Home » Uncategorized

The Opioid Epidemic and Ethical Data Warehousing


  • Data science and ML is being used to tackle the ongoing opioid epidemic.
  • Medical databases are rich with information but lack informed consent.
  • Problems of heterogeneous data and ethical concerns pose significant challenges,
  • Social media mining is emerging as a tool, but has its ethical problems as well.

The problem

The opioid epidemic remains a public health emergency for the U.S [1], accounting for 50,000 deaths in 2019 [2] and accelerating during the Covid-19 pandemic [3]. 

Data science and machine learning methods have been used to analyze the issue, with promising results. Good data has been garnered directly from medical establishments, but ethical and practical issues may prevent the practice from becoming commonplace. Recent studies have turned to a relatively new type of data mining called Social Media Mining (SMM). However, SMM has ethical issues of its own.

Mining Medical Databases

Unprecedented efforts have been undertaken to collect and analyze big gathered directly from multiple healthcare sites. However, this personal data collection is fraught with ethical problems.  As an example, The Massachusetts Public Health Data Warehouse, which contains data on most adults living in the state, was gathered without knowledge, input, or consent of most participants [4]. Previously distinct data systems were linked, with unsuspecting adults becoming subject to even more profiling and surveillance. In addition, the data collected was transformed into different formats for different machine learning models, which meant multiple copies of private and secure data [5] with an uncertain lifespan.

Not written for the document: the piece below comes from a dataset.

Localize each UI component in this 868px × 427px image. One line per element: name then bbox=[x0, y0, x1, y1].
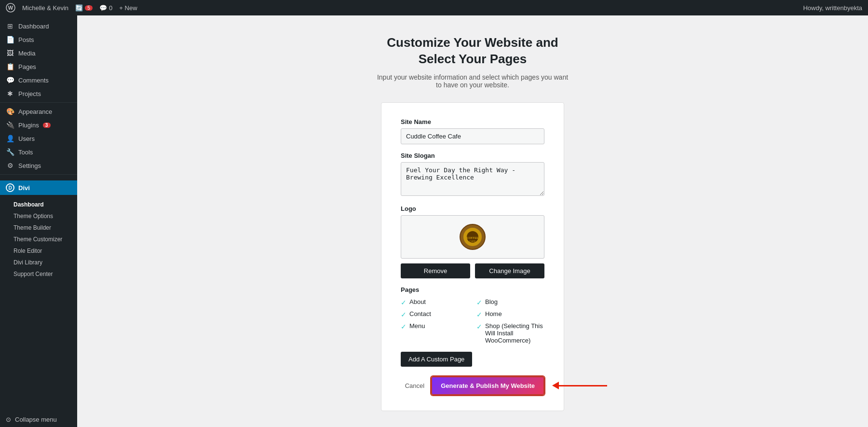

Another major issue concerns the heterogeneity of data that is gathered, which leads to analysis issues. For example, there is a lack of a standard terminology for medical data encoding; One code for Drug A in Los Angles may have an entirely different code in Sacramento. In addition, a drug can come with different names and compositions, adding another layer of complexity in model building.

Social Media Mining

A relatively new field called Social Media Mining (SMM) combines social media and big data. SMM works in the same way as data mining, but is confined to the world of Facebook, Twitter and Instagram.  For example, the Twitter Streaming API allows uses to analyze Tweets that fit certain keywords [6], while one of the largest social science datasets ever constructed–an exobyte (billion gigabytes) of data consisting of 10 trillion summary statistics from Facebook–can be accessed by academic researchers through Social Science One [7]

Researchers have derived a wealth of data on the opioid epidemic using SMM. For example:

  • Several studies have gathered Twitter data related to brand names, novel drugs, slang terms, medications, and mental health symptoms. One study showed a correlation between mentions of heroin and synthetic opioids on Twitter and opioid overdose deaths [8].
  • Deep learning models for emotion analysis of social media data has been combined with drug entities derived from cryptomarkets [9].
  • SMM has made it possible to shrink the time lag for statistics on opioid deaths. These statistics are generated from mortality data, which often has a reporting lag of over a year. Easily accessible and near-real-time social media data can shrink the time lag by months and improve public health surveillance efforts [8].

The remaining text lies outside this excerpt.